Monday, October 24, 2022

Written by Jon Parsons. This is an excerpt from an article originally published on Waterloo News.

Dr. Chris Fletcher is part of a scientific consortium developing satellite technology to better understand climate change

Image of Chris Fletcher, professor of geography and environmental management
A major funding announcement by the Government of Canada recently set in motion a new era of climate science, and a researcher at the University of Waterloo is a member of the group of scientists at the heart of the initiative.

The High-altitude Aerosols, Water Vapour and Clouds (HAWC) mission received $200 million of funding to create transformative new satellite instruments for measuring changes in the atmosphere.

HAWC is directly supported through the Canadian Space Agency (CSA) and will undertake a mission expected to last some 12 to 15 years.

The CSA mission contributes three instruments and a satellite as part of the international NASA-led Atmosphere Observing System (AOS).

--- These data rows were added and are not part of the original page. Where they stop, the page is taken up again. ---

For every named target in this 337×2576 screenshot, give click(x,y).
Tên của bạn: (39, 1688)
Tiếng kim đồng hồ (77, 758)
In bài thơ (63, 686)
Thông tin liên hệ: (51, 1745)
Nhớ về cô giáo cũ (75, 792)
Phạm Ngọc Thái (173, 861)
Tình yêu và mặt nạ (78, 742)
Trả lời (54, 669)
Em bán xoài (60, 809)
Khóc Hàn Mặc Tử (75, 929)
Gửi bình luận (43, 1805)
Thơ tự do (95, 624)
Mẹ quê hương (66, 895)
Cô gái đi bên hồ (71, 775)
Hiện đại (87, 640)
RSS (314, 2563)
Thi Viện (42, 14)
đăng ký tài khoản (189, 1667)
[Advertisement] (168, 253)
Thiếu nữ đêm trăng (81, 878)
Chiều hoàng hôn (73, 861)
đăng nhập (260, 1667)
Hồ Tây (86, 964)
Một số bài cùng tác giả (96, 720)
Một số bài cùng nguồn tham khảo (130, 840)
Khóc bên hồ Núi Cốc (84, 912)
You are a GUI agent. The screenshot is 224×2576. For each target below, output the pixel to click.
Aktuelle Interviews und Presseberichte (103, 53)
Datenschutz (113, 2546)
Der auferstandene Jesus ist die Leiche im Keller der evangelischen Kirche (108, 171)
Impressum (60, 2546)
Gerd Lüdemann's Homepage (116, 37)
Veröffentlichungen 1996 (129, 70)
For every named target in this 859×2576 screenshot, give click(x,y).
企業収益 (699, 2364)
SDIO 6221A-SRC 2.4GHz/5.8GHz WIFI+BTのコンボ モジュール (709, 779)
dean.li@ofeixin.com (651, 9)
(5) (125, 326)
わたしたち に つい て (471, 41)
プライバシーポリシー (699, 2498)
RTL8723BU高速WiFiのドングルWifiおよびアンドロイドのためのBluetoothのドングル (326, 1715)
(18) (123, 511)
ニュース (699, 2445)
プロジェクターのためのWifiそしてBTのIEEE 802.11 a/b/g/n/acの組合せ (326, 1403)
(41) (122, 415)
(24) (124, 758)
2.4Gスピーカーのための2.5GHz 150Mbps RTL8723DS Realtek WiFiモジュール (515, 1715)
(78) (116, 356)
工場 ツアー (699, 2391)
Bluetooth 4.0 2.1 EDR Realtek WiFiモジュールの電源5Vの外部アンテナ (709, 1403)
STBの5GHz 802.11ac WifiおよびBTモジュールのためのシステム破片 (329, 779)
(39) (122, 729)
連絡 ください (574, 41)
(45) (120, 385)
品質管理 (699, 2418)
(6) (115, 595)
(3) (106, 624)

The University of Waterloo is among the top institutions in the country that will participate and produce cutting-edge research to improve our understanding of global climate change.

"This is generation defining for Canadian climate and atmospheric science. The last time a fully Canadian-designed and made instrument launched was in 2003, with the SCISAT mission."

- Dr. Chris Fletcher, professor of geography and environmental management

Fletcher specializes in earth system modelling. His research incorporates insights from computer science to create climate models. Along with his involvement through HAWC, he is a member of the modelling working group for the AOS science team.

“The scale of the project is huge, and it’s likely not to launch until 2030. Once it’s up there, it can be expected to give us data for at least five years and hopefully much longer,” he says. “The way these missions go, you don’t wait until 2030 to say, ‘okay, this is what data we need.’ You use this time to figure out all those details so when the mission launches you are ready to make the most of the time you have.”